Report how many lines of these entries hold the string "width"; reply with the number alone.

◇ ◇ ◇ ◇ ◇ ◇ ◇

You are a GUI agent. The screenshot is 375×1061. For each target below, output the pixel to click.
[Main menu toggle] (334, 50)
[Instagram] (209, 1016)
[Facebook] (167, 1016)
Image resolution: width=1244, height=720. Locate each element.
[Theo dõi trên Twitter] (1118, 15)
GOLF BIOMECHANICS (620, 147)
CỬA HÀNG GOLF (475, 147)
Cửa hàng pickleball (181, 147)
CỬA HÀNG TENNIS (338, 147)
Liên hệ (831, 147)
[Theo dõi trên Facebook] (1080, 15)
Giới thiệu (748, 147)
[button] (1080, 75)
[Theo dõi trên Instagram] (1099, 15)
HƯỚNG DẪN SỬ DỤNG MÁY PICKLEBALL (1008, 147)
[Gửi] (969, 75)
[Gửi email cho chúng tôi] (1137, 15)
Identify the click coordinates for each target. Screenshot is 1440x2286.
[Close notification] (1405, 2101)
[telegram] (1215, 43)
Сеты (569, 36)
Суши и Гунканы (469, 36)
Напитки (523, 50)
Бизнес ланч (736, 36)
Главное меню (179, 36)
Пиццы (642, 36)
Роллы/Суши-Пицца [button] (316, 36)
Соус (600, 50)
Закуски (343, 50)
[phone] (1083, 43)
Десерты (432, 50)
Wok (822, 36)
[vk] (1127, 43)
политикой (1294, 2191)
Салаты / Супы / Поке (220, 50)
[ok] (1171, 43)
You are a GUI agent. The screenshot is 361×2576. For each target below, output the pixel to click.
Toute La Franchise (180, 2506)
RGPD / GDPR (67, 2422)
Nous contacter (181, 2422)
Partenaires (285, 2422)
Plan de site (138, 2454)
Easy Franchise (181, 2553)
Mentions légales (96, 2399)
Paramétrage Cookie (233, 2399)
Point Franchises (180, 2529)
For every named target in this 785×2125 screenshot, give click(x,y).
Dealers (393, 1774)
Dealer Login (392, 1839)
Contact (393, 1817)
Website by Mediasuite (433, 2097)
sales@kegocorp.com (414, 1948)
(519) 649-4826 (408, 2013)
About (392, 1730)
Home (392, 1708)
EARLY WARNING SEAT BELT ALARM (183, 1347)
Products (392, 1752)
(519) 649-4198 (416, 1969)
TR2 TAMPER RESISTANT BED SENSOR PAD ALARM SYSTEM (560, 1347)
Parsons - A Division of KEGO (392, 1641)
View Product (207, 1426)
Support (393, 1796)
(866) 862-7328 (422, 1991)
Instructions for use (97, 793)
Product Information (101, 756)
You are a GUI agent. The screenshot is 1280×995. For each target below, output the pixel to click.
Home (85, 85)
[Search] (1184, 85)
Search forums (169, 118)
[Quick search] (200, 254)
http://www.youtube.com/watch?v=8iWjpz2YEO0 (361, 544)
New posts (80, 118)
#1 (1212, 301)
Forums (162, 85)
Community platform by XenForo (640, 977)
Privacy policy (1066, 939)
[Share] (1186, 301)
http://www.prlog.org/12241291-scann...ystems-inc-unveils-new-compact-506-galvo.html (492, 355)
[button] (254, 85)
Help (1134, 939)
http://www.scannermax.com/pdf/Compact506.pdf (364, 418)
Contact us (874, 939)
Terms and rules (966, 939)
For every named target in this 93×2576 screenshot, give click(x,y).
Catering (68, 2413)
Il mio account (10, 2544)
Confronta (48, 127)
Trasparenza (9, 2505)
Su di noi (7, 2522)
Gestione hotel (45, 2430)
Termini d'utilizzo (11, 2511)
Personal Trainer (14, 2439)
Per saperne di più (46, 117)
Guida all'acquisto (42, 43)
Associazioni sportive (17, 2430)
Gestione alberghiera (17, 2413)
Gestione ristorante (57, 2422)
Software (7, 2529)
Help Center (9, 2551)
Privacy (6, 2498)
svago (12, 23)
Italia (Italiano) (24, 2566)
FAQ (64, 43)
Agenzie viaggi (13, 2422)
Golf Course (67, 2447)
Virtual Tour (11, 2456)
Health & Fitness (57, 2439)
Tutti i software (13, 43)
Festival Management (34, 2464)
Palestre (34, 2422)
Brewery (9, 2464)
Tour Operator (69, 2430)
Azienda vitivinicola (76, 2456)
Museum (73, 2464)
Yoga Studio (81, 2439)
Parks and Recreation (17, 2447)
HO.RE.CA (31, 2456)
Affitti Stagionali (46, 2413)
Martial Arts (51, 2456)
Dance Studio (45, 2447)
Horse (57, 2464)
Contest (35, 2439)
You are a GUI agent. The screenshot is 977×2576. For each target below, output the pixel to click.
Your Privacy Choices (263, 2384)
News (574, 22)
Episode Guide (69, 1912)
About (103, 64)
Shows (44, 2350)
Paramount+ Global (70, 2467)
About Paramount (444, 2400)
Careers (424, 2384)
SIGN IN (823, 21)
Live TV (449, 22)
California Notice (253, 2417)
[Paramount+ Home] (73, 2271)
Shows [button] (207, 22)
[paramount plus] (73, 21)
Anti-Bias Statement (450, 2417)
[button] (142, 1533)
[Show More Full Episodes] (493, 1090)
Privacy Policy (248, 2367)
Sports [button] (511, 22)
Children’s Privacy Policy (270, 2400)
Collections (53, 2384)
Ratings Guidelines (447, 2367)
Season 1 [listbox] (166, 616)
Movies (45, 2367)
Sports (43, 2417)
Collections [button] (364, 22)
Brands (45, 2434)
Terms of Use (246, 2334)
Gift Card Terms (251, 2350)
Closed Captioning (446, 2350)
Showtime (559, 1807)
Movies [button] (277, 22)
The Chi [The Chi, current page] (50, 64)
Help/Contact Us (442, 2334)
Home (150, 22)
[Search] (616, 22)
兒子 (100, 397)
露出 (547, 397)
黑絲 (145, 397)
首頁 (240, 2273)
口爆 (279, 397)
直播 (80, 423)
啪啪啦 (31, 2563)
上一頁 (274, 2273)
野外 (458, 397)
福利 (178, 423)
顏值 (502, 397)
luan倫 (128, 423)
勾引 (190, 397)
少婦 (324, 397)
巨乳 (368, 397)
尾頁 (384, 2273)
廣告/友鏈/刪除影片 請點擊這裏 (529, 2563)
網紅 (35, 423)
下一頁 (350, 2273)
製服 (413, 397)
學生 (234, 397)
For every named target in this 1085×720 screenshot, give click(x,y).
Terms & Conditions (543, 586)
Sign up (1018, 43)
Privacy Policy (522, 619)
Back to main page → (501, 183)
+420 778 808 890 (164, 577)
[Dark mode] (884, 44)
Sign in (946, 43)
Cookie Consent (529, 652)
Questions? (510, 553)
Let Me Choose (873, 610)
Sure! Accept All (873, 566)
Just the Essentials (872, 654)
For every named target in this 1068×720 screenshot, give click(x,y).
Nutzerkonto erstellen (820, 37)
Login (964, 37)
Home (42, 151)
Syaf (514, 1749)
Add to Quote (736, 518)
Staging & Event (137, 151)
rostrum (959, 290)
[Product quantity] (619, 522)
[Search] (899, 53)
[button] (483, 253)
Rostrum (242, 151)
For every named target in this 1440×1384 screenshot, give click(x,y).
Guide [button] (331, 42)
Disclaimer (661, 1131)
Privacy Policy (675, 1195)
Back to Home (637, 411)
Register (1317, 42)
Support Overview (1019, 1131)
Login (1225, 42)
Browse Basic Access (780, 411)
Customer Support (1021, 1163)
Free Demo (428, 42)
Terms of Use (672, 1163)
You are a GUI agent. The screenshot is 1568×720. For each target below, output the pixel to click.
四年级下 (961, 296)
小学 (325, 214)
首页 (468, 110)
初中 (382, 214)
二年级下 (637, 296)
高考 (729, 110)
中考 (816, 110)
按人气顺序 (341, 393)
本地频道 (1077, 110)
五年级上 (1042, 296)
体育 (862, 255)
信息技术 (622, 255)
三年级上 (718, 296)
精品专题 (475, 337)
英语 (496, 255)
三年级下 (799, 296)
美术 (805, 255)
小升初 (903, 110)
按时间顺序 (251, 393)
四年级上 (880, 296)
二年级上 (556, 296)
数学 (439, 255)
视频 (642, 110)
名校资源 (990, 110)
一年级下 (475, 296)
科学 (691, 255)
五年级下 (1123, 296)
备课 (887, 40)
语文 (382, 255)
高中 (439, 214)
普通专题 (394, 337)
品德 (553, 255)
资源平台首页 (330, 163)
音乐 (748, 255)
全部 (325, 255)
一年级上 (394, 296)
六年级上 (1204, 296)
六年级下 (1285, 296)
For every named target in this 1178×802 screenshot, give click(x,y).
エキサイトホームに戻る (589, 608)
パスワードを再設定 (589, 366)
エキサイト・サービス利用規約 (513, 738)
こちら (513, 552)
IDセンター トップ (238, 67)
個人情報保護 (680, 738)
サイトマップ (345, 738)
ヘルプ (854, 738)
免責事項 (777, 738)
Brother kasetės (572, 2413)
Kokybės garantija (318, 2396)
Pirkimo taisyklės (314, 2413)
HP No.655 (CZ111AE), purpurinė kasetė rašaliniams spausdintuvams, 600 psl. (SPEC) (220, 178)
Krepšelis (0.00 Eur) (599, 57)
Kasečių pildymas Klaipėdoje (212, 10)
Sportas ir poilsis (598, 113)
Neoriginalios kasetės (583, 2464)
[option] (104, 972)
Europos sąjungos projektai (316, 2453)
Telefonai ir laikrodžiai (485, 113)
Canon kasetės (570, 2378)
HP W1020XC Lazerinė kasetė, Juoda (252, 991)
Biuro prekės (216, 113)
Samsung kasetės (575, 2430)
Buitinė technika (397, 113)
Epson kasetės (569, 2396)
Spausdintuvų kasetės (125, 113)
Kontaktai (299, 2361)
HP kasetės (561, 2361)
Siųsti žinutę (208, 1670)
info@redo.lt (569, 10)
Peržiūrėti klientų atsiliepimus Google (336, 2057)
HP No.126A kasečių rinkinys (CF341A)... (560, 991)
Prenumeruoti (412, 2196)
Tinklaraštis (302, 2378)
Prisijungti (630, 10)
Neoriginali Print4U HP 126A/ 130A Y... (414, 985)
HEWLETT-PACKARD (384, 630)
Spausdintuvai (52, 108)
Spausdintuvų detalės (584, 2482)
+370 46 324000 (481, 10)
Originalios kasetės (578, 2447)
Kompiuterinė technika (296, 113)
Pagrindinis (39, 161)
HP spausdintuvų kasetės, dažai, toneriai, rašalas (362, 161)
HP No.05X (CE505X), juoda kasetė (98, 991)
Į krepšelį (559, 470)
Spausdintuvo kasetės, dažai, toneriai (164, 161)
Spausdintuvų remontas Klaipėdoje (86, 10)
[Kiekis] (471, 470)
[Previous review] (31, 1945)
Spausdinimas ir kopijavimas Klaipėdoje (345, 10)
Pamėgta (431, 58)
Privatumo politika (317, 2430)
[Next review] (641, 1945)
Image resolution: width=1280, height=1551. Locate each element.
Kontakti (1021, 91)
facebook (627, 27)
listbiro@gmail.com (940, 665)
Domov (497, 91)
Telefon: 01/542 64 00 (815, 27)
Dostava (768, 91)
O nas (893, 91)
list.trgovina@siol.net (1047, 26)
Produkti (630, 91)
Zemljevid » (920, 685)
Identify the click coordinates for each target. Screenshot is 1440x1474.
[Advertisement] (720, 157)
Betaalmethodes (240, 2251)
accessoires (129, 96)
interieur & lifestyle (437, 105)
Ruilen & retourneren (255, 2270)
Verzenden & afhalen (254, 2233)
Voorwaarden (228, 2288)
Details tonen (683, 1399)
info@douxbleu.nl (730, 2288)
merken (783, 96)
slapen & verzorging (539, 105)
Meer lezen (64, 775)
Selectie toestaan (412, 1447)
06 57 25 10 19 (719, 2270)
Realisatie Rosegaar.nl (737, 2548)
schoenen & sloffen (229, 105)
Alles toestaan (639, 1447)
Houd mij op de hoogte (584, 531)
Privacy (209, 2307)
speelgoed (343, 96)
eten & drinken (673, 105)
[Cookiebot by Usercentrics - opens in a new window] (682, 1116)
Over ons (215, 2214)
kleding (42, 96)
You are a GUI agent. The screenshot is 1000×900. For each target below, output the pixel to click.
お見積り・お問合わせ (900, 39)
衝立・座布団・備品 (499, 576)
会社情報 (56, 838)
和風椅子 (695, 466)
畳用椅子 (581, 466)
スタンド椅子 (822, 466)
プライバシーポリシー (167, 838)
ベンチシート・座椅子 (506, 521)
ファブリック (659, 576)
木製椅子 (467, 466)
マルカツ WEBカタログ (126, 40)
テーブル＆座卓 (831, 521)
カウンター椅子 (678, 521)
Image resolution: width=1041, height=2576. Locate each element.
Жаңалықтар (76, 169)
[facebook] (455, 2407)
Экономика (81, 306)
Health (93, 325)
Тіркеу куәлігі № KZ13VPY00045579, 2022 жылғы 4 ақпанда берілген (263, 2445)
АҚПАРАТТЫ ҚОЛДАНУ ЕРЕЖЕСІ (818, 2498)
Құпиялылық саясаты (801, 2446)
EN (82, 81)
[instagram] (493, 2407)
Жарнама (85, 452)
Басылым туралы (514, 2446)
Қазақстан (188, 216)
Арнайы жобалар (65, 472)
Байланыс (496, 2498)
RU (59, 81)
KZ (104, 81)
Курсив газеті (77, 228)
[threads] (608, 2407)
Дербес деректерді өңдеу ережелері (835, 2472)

◇ ◇ ◇ ◇ ◇ ◇ ◇

### [RESULT FOR THIS TASK]
3